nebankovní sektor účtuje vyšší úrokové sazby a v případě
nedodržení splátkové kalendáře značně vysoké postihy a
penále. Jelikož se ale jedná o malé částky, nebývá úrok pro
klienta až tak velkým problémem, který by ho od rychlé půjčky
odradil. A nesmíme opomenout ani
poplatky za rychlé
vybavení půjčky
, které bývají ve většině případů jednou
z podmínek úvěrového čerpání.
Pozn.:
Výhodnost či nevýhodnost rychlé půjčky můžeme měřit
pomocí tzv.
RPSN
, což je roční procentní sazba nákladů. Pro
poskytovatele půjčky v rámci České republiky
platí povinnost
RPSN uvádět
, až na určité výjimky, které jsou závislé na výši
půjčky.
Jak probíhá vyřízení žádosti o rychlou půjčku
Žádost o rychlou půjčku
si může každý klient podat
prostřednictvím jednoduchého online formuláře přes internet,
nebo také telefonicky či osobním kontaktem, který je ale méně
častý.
☆ ☆ ☆ ☆ ☆
• **TASK DETAILS**
The job is to copy each line from the material above that holds the word "který".

• **RESULT OF THIS TASK**
klienta až tak velkým problémem, který by ho od rychlé půjčky
nebo také telefonicky či osobním kontaktem, který je ale méně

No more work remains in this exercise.